9, October 2017 Voter suppression
While much of the media is focused on Russia’s hacking of the 2016 election, voter suppression has largely gone unnoticed.
Rev Barber is spearheading efforts to heighten people’s awareness of Voter suppression and offers the following statistics.
There were fewer than 868 voting sites in 2016 for black, brown and poor communities.22 states passed voter suppression laws since 2010. These are states which make up 50% of the House of Representatives. Without voter suppression the 2016 results would likely be radically different.
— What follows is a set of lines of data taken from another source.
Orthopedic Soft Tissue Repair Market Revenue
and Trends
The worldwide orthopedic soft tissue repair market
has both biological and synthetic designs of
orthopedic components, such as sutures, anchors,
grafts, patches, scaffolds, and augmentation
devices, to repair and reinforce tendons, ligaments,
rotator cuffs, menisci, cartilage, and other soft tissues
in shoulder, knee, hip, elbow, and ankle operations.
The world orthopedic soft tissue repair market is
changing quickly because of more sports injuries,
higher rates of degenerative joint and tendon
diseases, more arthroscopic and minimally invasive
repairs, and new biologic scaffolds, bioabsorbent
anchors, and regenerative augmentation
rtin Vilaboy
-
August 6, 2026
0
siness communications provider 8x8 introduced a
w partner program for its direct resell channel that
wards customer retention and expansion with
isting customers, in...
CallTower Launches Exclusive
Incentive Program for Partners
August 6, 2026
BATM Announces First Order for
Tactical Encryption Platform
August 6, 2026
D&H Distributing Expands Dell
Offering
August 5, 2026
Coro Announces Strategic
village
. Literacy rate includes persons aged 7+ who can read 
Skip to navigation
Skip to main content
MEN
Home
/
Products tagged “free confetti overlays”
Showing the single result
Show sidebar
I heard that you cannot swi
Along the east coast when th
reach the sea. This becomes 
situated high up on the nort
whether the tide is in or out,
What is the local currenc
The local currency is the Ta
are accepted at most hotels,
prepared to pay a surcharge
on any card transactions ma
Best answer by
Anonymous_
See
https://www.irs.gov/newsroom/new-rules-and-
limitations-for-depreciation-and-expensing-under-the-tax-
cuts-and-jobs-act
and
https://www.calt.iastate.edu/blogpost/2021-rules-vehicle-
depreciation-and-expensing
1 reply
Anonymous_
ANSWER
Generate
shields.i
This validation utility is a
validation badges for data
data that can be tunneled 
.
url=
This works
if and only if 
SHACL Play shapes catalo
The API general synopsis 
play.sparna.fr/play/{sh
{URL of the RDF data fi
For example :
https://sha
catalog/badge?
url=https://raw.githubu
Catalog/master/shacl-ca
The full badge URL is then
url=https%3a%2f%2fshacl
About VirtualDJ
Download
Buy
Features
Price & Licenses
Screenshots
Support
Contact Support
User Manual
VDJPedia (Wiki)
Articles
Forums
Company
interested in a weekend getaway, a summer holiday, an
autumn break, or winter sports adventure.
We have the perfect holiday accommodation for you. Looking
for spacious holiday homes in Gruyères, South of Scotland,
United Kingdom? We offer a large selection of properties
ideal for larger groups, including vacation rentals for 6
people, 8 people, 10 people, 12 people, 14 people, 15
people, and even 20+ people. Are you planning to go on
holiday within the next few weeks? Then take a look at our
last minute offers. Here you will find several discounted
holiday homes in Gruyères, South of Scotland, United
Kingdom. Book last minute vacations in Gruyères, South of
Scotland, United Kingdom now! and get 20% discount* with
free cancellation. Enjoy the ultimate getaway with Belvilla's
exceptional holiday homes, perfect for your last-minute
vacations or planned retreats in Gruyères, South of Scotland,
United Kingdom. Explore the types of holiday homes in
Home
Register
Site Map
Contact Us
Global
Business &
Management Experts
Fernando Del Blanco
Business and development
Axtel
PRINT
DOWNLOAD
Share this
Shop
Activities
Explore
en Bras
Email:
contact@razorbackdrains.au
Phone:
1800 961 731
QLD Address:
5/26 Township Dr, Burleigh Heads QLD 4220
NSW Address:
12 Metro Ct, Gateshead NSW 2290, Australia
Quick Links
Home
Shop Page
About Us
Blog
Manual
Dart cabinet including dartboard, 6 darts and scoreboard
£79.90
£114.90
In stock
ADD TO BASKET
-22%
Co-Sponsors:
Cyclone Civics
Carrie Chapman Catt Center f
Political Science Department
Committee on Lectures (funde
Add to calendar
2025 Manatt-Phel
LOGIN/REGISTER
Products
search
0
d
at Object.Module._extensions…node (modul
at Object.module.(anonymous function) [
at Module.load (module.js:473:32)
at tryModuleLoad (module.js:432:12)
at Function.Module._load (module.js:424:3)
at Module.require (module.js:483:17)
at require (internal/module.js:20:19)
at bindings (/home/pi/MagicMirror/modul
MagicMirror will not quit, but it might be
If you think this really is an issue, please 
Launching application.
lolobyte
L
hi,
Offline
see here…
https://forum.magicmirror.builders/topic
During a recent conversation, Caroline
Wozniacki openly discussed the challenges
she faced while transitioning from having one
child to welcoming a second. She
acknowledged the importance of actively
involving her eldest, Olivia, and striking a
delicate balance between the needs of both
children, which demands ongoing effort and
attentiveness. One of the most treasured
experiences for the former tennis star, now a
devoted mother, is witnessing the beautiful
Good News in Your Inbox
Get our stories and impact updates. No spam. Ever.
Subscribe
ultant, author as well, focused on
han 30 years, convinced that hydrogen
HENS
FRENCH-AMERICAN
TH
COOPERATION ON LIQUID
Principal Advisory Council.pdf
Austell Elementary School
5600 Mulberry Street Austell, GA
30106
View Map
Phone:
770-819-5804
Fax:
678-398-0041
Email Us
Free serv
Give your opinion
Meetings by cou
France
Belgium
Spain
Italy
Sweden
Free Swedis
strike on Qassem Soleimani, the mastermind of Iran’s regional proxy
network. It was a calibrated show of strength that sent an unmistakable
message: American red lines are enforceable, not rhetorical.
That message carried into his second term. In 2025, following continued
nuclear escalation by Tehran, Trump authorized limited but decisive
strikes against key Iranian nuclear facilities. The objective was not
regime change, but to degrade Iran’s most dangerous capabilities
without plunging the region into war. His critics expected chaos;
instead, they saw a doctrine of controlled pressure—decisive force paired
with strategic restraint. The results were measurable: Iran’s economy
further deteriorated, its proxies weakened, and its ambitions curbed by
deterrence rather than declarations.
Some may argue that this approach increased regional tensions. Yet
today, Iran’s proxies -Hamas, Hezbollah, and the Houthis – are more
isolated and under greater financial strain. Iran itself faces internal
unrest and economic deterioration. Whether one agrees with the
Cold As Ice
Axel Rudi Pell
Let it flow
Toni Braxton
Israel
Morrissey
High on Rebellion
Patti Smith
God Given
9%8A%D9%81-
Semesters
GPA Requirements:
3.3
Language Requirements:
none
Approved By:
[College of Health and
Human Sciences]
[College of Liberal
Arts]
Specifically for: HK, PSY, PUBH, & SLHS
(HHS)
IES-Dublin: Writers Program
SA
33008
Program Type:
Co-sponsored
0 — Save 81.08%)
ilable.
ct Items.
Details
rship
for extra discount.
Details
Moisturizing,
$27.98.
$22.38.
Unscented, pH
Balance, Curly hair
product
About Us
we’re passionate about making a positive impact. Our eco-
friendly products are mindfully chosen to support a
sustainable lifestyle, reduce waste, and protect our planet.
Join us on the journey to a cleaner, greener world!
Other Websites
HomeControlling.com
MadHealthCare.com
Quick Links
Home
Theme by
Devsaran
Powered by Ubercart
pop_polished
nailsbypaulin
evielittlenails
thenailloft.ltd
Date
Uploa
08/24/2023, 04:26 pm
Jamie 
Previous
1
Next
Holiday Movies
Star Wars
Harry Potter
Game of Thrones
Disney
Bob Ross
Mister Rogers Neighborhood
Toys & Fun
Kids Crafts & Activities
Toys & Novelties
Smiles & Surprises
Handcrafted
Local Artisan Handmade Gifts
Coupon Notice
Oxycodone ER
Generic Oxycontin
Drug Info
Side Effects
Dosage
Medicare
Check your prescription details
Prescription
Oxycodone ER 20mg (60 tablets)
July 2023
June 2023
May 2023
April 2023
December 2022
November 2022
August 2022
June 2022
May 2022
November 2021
1,562 days has elapsed since the Supreme Court decision gutting Section 5 of the Voting Rights Act McConnell and Ryan have filibustered efforts to reinstate the Voting Rights Act.
Trump won in Wisconsin by a mere 30,000 votes. 250,000 votes were suppressed in this state and in North Carolina 150 fewer sites offered early voting.
Districts are gerrymandered to render poor, Hispanic and black voters largely irrelevant.
Gerrymandering in North Carolina, voter suppression and denying same-day registration, early voting are prime examples of systemic voter suppression.
Trump nominated Tom Farr, a lawyer in Northern Carolina who responsible for voter suppression, to a coveted federal position.
58 % of black voters reside in 34 states that now have serious voter suppression laws.